Convert Polars DataFrames to lists of Pydantic models with schema inference
Project description
❄️ Articuno ❄️
Convert Polars DataFrames to Pydantic models — and optionally generate clean Python code from them.
A blazing-fast tool for schema inference, data validation, and model generation powered by Polars and Pydantic.
📋 Table of Contents
- 🚀 Features
- 📦 Installation
- 🛠 Usage
- 🧬 Example: Nested Structs
- 🦜 Patito Integration (Optional)
- ⏰ When to Use Articuno
- ⚙️ Supported Type Mappings
- 🧩 Integration Ideas
- 🧪 Development & Testing
- 🧙♂️ FastAPI Integration (Decorator + CLI Bootstrap)
- 🛠 CLI Options
- 📜 Patito vs Articuno
- License
🚀 Features
- 🔍 Infer Pydantic models directly from
polars.DataFrameschemas - 🧪 Validate data by converting DataFrame rows to Pydantic instances
- 🧱 Supports nested Structs, Lists, Nullable fields, and advanced types
- 🧬 Generate Python model code from dynamic models using datamodel-code-generator
- 🦜 Optional Patito integration for declarative, constraint-rich models and advanced validation
- 🎨 Generate Patito model code alongside Pydantic for flexible schema workflows
📦 Installation
pip install articuno
Optional extras:
pip install datamodel-code-generator # for code generation
pip install patito # for Patito support
🛠 Usage
1. Convert a DataFrame to Pydantic Models
import polars as pl
from articuno import df_to_pydantic
df = pl.DataFrame({
"name": ["Alice", "Bob"],
"age": [30, 25],
"is_active": [True, False],
})
models = df_to_pydantic(df)
print(models[0])
print(models[0].dict())
Output:
name='Alice' age=30 is_active=True
{'name': 'Alice', 'age': 30, 'is_active': True}
2. Infer a Model Only
from articuno import infer_pydantic_model
model = infer_pydantic_model(df, model_name="UserModel")

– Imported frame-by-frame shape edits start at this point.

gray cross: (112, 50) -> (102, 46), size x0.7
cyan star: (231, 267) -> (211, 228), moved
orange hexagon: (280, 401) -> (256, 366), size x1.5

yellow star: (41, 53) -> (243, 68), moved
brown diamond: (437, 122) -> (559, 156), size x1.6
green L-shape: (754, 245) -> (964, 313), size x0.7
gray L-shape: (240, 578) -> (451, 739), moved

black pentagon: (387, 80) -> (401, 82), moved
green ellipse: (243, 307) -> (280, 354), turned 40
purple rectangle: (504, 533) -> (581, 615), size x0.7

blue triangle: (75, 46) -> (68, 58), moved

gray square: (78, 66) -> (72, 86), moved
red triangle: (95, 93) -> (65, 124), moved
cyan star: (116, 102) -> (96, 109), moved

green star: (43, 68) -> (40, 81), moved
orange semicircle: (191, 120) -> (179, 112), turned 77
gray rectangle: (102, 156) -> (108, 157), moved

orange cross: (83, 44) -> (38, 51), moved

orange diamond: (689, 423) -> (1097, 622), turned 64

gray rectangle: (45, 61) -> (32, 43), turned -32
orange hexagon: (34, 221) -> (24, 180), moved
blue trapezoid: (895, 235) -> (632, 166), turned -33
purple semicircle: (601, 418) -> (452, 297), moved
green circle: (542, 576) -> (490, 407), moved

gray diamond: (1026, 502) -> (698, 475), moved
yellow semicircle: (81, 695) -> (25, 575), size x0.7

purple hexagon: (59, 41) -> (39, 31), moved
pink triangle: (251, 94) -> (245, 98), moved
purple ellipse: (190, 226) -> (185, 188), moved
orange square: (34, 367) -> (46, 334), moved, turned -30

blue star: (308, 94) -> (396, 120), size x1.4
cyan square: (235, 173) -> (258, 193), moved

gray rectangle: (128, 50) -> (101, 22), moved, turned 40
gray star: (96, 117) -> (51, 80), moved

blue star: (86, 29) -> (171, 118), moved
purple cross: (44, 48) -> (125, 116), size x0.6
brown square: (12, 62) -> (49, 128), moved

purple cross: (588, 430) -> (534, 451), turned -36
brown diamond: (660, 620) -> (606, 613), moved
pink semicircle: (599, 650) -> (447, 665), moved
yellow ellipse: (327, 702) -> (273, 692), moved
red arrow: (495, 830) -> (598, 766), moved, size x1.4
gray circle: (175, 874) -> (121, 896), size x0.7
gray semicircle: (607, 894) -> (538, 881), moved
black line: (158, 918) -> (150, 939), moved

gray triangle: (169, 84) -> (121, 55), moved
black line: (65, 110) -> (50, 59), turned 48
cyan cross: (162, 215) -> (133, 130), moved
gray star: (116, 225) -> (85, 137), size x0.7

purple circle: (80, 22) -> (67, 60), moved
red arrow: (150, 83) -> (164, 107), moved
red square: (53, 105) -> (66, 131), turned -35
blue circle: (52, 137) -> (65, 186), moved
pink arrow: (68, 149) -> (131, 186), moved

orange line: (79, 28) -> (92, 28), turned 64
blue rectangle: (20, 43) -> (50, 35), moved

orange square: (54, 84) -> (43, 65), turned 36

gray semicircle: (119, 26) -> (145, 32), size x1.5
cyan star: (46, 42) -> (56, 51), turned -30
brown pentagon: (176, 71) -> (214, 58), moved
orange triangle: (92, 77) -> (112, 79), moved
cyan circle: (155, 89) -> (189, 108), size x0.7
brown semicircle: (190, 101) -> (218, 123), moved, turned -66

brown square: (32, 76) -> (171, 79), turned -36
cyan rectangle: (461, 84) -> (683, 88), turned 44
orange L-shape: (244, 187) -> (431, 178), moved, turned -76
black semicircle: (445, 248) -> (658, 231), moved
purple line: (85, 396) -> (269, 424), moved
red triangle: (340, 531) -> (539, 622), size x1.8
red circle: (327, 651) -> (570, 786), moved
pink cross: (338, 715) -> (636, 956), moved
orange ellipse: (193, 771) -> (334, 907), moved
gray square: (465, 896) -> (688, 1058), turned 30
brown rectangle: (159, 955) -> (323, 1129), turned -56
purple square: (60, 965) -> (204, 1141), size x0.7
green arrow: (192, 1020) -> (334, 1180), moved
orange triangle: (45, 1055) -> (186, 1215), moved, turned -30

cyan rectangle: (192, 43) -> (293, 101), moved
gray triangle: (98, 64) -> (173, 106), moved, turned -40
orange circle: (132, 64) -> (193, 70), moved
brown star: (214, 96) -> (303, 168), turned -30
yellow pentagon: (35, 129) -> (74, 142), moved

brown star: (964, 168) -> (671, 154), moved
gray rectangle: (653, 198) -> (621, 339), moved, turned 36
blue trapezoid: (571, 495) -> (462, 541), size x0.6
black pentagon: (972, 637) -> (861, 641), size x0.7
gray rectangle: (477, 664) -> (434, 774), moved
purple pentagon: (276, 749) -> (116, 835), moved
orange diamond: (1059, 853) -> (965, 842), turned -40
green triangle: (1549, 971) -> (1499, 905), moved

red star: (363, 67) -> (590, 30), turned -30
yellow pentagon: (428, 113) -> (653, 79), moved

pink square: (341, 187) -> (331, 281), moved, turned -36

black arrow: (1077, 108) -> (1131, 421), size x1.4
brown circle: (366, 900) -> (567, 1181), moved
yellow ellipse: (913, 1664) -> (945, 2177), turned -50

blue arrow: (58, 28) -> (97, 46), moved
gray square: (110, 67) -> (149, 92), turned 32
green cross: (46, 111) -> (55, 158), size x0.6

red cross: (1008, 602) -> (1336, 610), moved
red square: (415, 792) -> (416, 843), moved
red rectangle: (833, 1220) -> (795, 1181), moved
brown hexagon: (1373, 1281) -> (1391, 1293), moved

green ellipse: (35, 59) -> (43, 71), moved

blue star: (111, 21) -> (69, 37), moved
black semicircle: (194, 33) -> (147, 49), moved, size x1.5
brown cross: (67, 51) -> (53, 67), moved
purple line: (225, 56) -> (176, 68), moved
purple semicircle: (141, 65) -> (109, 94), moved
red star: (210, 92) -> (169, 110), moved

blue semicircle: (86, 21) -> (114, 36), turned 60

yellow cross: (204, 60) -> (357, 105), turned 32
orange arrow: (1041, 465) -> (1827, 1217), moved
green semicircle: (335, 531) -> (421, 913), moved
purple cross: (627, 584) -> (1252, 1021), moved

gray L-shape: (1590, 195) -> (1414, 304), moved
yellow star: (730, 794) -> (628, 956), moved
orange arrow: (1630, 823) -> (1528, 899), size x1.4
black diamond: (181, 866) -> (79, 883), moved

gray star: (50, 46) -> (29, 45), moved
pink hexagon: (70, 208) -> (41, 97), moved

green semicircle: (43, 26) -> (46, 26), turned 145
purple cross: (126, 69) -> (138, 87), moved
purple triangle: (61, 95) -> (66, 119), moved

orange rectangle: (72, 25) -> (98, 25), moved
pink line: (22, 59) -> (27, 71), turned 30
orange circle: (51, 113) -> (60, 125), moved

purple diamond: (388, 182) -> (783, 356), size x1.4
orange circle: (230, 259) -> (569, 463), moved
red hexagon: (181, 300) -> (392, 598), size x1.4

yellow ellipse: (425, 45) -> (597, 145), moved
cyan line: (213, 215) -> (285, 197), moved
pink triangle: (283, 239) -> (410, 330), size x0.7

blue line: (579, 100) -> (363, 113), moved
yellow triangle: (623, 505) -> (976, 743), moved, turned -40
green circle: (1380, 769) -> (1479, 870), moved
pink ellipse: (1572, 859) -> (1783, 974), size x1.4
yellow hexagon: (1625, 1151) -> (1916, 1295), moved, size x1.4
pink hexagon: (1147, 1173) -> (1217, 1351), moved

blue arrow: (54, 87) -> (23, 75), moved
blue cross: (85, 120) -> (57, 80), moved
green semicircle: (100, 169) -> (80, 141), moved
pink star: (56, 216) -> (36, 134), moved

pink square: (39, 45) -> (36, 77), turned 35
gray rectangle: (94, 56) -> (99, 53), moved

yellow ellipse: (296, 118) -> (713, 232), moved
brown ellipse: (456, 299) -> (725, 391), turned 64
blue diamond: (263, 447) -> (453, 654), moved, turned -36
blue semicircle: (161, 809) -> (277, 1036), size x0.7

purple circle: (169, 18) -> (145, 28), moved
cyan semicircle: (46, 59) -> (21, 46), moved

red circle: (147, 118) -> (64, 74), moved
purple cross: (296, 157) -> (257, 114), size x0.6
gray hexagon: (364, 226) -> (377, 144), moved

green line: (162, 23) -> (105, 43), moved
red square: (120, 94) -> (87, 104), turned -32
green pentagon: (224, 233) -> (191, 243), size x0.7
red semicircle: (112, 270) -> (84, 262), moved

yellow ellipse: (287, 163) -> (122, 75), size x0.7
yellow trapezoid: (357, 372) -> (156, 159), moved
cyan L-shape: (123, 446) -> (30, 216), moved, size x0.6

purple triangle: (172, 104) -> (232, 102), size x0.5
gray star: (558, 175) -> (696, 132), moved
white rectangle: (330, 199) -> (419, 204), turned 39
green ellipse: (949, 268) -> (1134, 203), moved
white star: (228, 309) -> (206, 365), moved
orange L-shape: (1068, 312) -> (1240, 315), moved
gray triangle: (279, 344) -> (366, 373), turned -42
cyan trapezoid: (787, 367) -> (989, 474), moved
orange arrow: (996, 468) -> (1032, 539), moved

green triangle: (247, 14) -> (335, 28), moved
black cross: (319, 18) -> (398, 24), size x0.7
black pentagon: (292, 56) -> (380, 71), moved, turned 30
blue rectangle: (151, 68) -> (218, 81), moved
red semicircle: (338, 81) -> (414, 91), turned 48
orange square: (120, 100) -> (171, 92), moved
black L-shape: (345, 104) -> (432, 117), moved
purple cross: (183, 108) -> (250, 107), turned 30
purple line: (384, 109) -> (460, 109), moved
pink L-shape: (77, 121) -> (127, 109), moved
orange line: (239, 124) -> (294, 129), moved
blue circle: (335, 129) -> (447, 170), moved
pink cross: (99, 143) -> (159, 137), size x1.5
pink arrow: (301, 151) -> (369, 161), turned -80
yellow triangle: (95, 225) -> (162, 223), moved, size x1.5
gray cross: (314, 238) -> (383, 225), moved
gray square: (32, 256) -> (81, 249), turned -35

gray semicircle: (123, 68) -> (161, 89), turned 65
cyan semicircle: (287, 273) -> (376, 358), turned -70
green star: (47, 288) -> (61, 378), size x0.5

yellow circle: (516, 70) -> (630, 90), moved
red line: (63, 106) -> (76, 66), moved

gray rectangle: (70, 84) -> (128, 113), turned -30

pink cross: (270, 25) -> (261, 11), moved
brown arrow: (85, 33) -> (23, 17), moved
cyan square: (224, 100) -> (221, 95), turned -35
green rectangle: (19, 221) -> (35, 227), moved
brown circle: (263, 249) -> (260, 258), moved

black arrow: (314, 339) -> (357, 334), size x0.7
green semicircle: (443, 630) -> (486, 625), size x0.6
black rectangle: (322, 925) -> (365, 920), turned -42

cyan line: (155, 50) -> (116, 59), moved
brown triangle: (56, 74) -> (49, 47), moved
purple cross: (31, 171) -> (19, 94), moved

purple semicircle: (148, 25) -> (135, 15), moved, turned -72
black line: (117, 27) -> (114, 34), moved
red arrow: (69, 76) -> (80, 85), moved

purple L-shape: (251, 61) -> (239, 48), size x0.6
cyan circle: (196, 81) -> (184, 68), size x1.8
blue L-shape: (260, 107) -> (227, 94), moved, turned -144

print(model.model_json_schema(indent=2))
3. Generate Python Source Code from a Model
from articuno import generate_class_code
code = generate_class_code(model, model_name="UserModel")
print(code)
Output:
from pydantic import BaseModel
class UserModel(BaseModel):
name: str
age: int
is_active: bool
Or write it to a file:
generate_class_code(model, output_path="user_model.py")
🧬 Example: Nested Structs
nested_df = pl.DataFrame({
"user": pl.Series([
{"name": "Alice", "age": 30},
{"name": "Bob", "age": 25},
], dtype=pl.Struct([
("name", pl.Utf8),
("age", pl.Int64),
]))
})
models = df_to_pydantic(nested_df)
print(models[0])
print(models[0].user)
print(models[0].user.name)
Output:
AutoModel(user=AutoModel_0_Struct(name='Alice', age=30))
AutoModel_0_Struct(name='Alice', age=30)
Alice
🦜 Patito Integration (Optional)
Articuno can optionally generate and validate models using Patito, a declarative schema validation library with advanced constraints.
How it works:
- Use
df_to_patito(df)to convert rows into Patito instances - Use
infer_patito_model(df)to generate a reusable Patito model class
Example:
from articuno import infer_patito_model
patito_model = infer_patito_model(df, model_name="UserPatitoModel")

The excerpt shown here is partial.